Before considering this template complete:

- [ ] All stages have clear entry/exit criteria
- [ ] Quality gates have measurable thresholds
- [ ] Rollback mechanisms are automated and tested
- [ ] Notification paths cover all failure scenarios
- [ ] Artifact management handles all lifecycle stages
- [ ] Configuration management keeps secrets secure
- [ ] Pipeline infrastructure requirements are feasible
- [ ] Integration points with other templates are documented

## Related Templates

- integration-build-plan-template.md (high-level build strategy)
- test-strategy-template.md (defines what tests to run)
- deployment-pipeline-template.md (deployment-specific automation)
- automated-quality-gate-template.md (detailed gate definitions)
- infrastructure-definition-template.md (where deployments run)
- security-requirements-template.md (security gate criteria)

## Agent Notes

This template is tool-agnostic by design.

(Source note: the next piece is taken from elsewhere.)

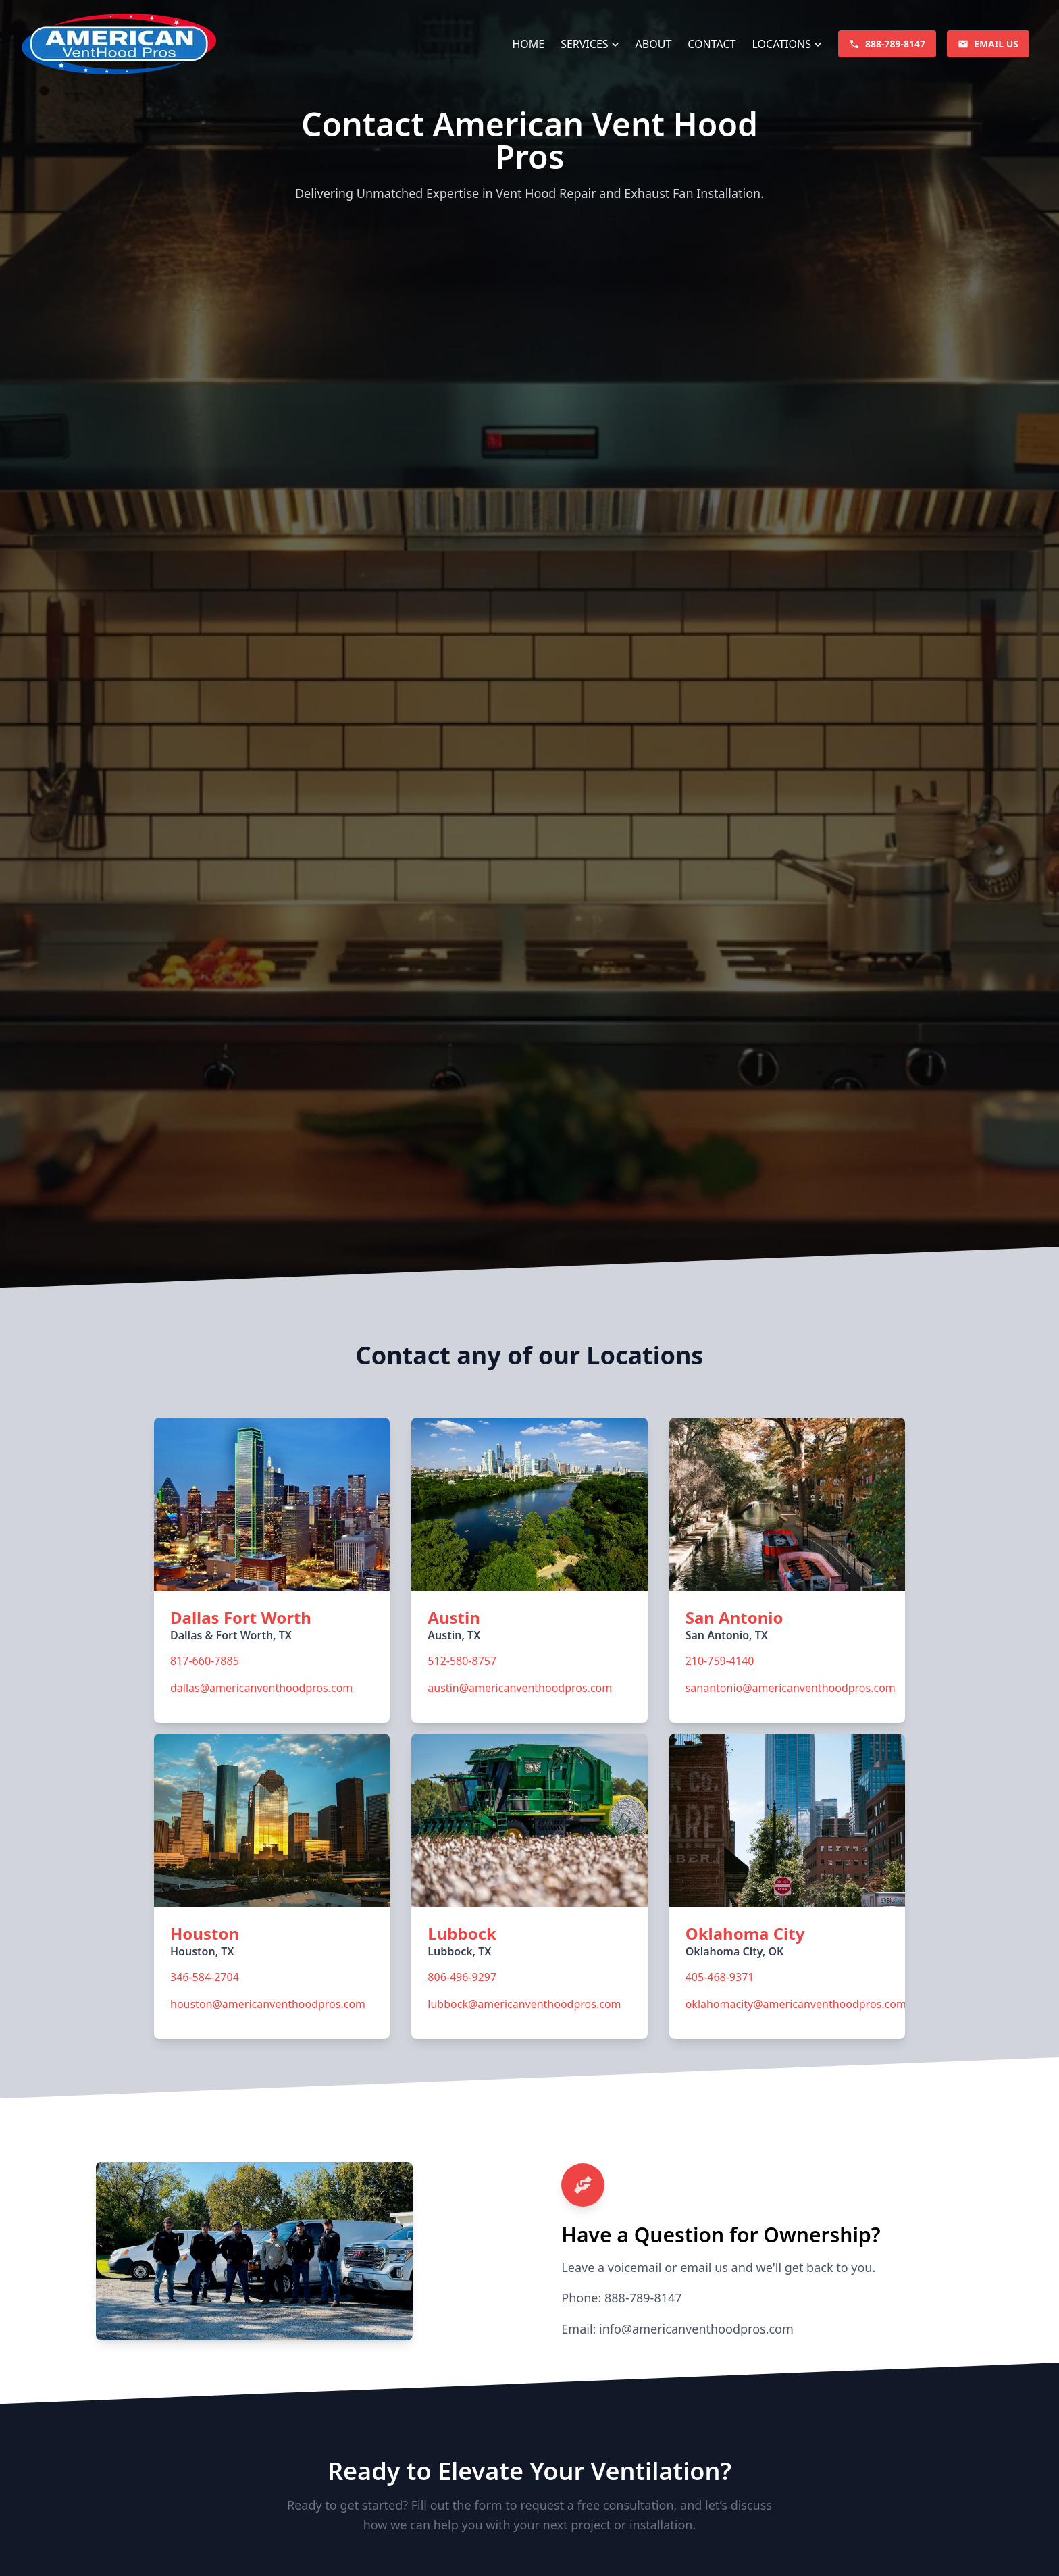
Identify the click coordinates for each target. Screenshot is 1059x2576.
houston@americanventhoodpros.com (267, 2004)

When implementing:

- Translate stages into tool-specific syntax (GitHub Actions, GitLab CI, Jenkins)
- Map quality gates to tool-specific enforcement mechanisms
- Adapt artifact management to available registries
- Implement notifications using available channels
- Use native caching and concurrency features where possible

Focus on the WHAT (pipeline requirements) and WHICH (patterns like quality gates, rollback), not the HOW (tool-specific implementation).